Lire : Chueca, « Déposséder les possédants »




À la fin des années 1880, la grève générale s’est imposée au mouvement ouvrier français comme la méthode révolutionnaire par excellence, adaptée à l’ère industrielle, et devant supplanter les méthodes insurrectionnelles prisées jadis, de la Révolution française à la Commune de 1871.

Avant de triompher, cette idée fut pourtant au centre d’une controverse passionnée. Il y eut un temps où, dans le mouvement ouvrier, on ne pouvait être que pour ou contre. C’était le maître-étalon, la question sommitale qui vous rejetait dans un camp ou dans un autre.

Certaines fractions socialistes (réformistes, parlementaires ou marxistes orthodoxes) comprirent le danger. En prônant l’action directe de la classe ouvrière pour son émancipation, le « grève-généralisme » rendait inutiles les députés et autres représentants élus. Pour cette raison, d’autres fractions socialistes (antiparlementaires, anarchistes, insurrectionnels) furent au contraire ardemment grève-généralistes.

De part et d’autre, les arguments s’affûtèrent. Jules Guesde, Jean Jaurès et leurs épigones prirent la plume. Fernand Pelloutier ou Émile Pouget leur rétorquèrent avec brio.

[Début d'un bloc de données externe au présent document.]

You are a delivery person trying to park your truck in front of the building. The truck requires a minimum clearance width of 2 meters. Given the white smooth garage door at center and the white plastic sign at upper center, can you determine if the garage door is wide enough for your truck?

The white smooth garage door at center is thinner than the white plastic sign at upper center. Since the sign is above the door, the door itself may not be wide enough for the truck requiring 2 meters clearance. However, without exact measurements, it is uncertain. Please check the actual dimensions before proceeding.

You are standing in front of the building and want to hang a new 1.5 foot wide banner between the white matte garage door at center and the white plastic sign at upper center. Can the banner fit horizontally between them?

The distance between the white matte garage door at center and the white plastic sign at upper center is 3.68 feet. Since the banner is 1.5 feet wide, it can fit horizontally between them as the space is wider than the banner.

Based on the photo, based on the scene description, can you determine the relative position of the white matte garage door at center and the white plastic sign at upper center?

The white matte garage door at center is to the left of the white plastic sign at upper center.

Miguel Chueca ressuscite cette controverse avec une sélection de textes choisis. Et, comme à son habitude, il fait le point, en introduction, sur les interprétations historiographiques qui en ont été faites.

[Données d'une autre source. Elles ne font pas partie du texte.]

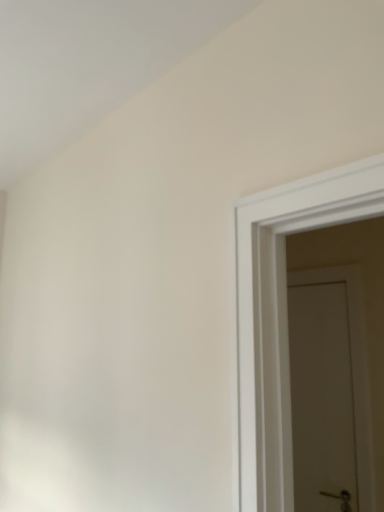 This screenshot has height=512, width=384. Describe the element at coordinates (329, 388) in the screenshot. I see `white matte door at right` at that location.

What is the approximate height of white matte door at right?

white matte door at right is 1.28 meters in height.

Identify the location of white matte door at right. (329, 388).

You are a GUI agent. You are given a task and a screenshot of the screen. Output one action in this format:
    pyautogui.click(x=<x>, y=<y>)
    Task: Click on the white matte door at right
    Image resolution: width=384 pixels, height=512 pixels.
    Given the screenshot: What is the action you would take?
    pyautogui.click(x=329, y=388) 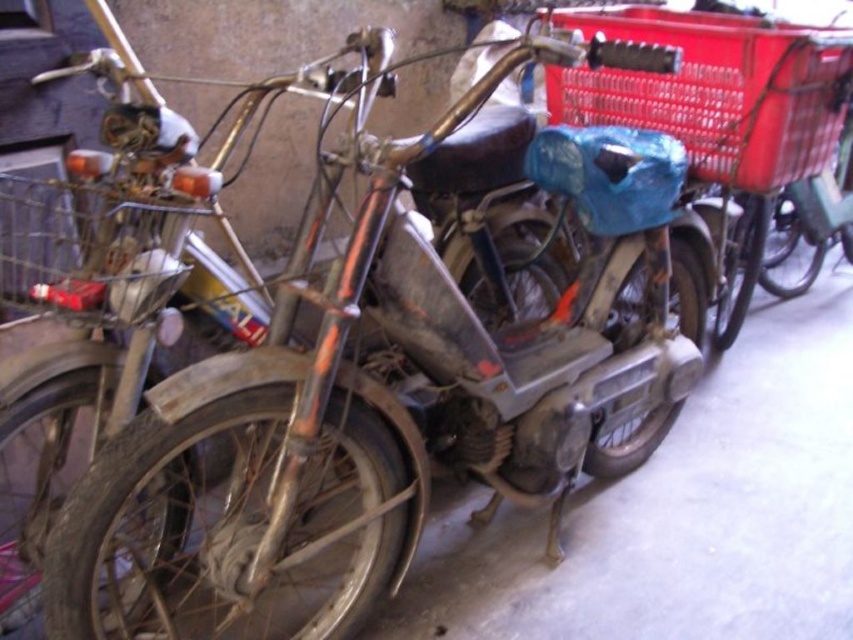 Question: Is red plastic basket at upper right smaller than metallic wire basket at left?

Choices:
 (A) yes
 (B) no

Answer: (B)

Question: Does red plastic basket at upper right have a smaller size compared to metallic wire basket at left?

Choices:
 (A) no
 (B) yes

Answer: (A)

Question: Can you confirm if red plastic basket at upper right is wider than metallic wire basket at left?

Choices:
 (A) yes
 (B) no

Answer: (A)

Question: Which of the following is the closest to the observer?

Choices:
 (A) red plastic basket at upper right
 (B) metallic wire basket at left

Un livre à méditer. On en tirera la conclusion que, pour redonner de l’allant aux mouvements sociaux d’aujourd’hui, il nous manque une idée du même calibre, ayant la même force évocatrice, fédératrice et mobilisatrice. Quelle pourrait être cette idée ? Son absence ne fait que creuser le lit d’un électoralisme déprimant.

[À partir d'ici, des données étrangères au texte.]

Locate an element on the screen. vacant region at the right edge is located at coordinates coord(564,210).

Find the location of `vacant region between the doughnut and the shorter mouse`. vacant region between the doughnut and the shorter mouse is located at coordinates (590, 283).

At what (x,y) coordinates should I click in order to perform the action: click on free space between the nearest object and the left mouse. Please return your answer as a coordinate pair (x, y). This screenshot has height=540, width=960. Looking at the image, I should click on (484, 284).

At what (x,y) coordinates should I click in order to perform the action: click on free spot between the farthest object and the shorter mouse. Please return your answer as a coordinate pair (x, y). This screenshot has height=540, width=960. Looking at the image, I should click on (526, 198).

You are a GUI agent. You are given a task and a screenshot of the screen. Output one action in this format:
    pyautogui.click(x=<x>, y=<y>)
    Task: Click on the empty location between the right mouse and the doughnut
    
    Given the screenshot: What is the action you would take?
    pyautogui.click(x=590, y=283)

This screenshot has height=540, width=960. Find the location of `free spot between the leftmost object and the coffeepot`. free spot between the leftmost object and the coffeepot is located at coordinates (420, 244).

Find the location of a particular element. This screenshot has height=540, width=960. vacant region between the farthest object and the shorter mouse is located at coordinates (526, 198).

Guillaume Davranche (AL Paris-Sud)

  • Miguel Chueca, Déposséder les possédants. La grève générale aux « temps héroïques » du syndicalisme révolutionnaire (1895-1906), Agone, 2008.
  • Textes d’Édouard Berth, Henri Girard, Jean Jaurès, Hubert Lagardelle, Paul Louis, Fernand Pelloutier, Émile Pouget, Georges Sorel et Henri Van Kol, réunis et présentés par Miguel Chueca.